## Information given
# # # # #
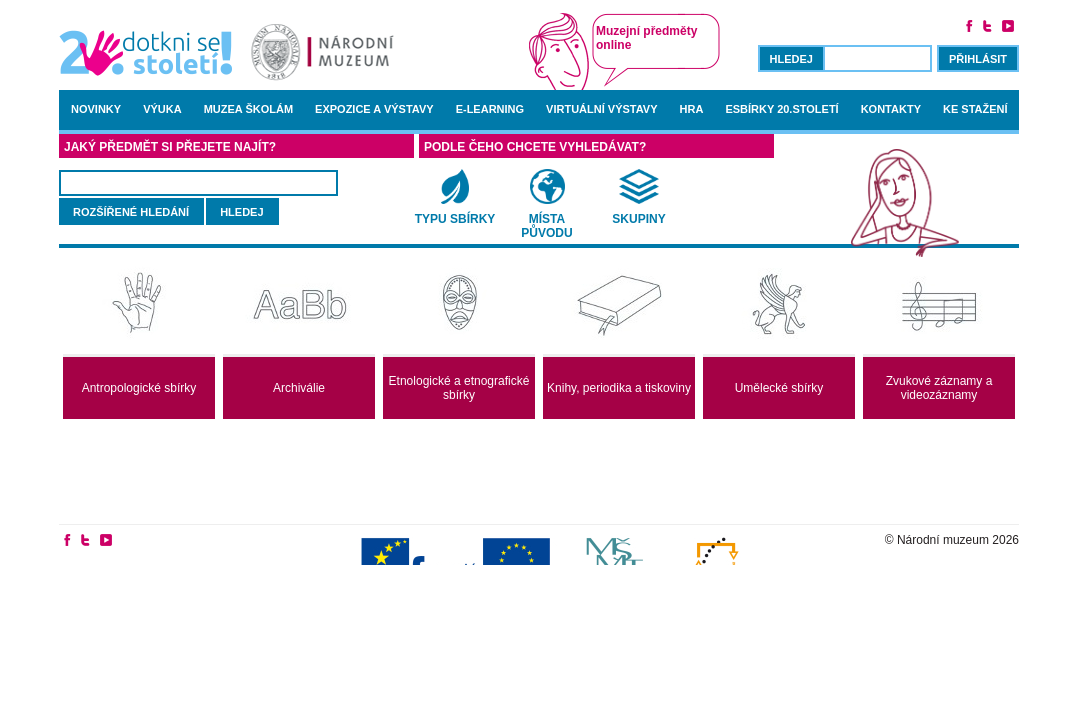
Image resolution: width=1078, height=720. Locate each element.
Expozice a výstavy (374, 109)
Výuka (162, 109)
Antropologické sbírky (139, 388)
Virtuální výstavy (601, 109)
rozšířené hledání (131, 212)
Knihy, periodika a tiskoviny (619, 388)
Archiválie (299, 388)
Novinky (96, 109)
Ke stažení (975, 109)
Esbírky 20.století (781, 109)
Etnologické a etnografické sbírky (459, 388)
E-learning (490, 109)
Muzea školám (248, 109)
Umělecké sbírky (779, 388)
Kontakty (891, 109)
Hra (692, 109)
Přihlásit (978, 59)
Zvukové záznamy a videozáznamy (939, 388)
# # # # #
## Task prompt
Transcribe all entries above exactly. Omit the pictures.

## Solution to this problem
Image resolution: width=1078, height=720. Locate each element.
Expozice a výstavy (374, 109)
Výuka (162, 109)
Antropologické sbírky (139, 388)
Virtuální výstavy (601, 109)
rozšířené hledání (131, 212)
Knihy, periodika a tiskoviny (619, 388)
Archiválie (299, 388)
Novinky (96, 109)
Ke stažení (975, 109)
Esbírky 20.století (781, 109)
Etnologické a etnografické sbírky (459, 388)
E-learning (490, 109)
Muzea školám (248, 109)
Umělecké sbírky (779, 388)
Kontakty (891, 109)
Hra (692, 109)
Přihlásit (978, 59)
Zvukové záznamy a videozáznamy (939, 388)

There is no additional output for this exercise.